START Available records

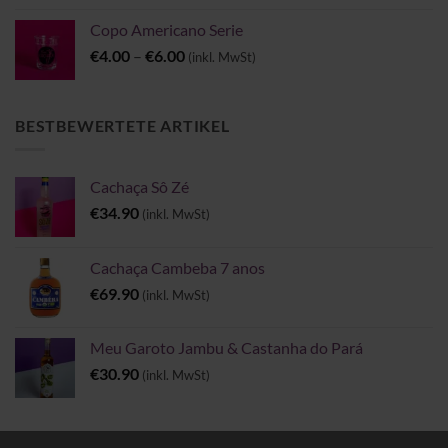
Copo Americano Serie
Preisspanne:
€
4.00
–
€
6.00
(inkl. MwSt)
€4.00
bis
€6.00
BESTBEWERTETE ARTIKEL
Cachaça Sô Zé
€
34.90
(inkl. MwSt)
Cachaça Cambeba 7 anos
€
69.90
(inkl. MwSt)
Meu Garoto Jambu & Castanha do Pará
€
30.90
(inkl. MwSt)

END Available records

**What is being asked**
Everything in the data except the pictures should be restated word for word.

**Response area**
Copo Americano Serie
Preisspanne:
€
4.00
–
€
6.00
(inkl. MwSt)
€4.00
bis
€6.00
BESTBEWERTETE ARTIKEL
Cachaça Sô Zé
€
34.90
(inkl. MwSt)
Cachaça Cambeba 7 anos
€
69.90
(inkl. MwSt)
Meu Garoto Jambu & Castanha do Pará
€
30.90
(inkl. MwSt)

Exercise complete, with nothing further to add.